● **ACTIVITY**: Transcribe, exactly as they appear, only the lines from the one holding "for the issue of an FD MIS." through the end of the entries below.

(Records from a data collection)
- Opening Delimiter -
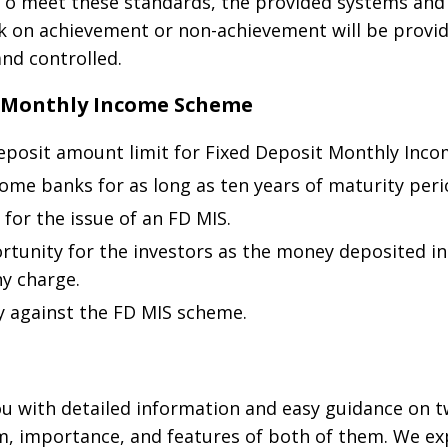
 To meet these standards, the provided systems and
k on achievement or non-achievement will be provid
nd controlled.
t Monthly Income Scheme
posit amount limit for Fixed Deposit Monthly Inc
ome banks for as long as ten years of maturity peri
for the issue of an FD MIS.
portunity for the investors as the money deposited i
y charge.
ty against the FD MIS scheme.
u with detailed information and easy guidance on tw
rm, importance, and features of both of them. We exp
- Closing Delimiter -
● **YOUR RESPONSE**:
for the issue of an FD MIS.
portunity for the investors as the money deposited i
y charge.
ty against the FD MIS scheme.
u with detailed information and easy guidance on tw
rm, importance, and features of both of them. We exp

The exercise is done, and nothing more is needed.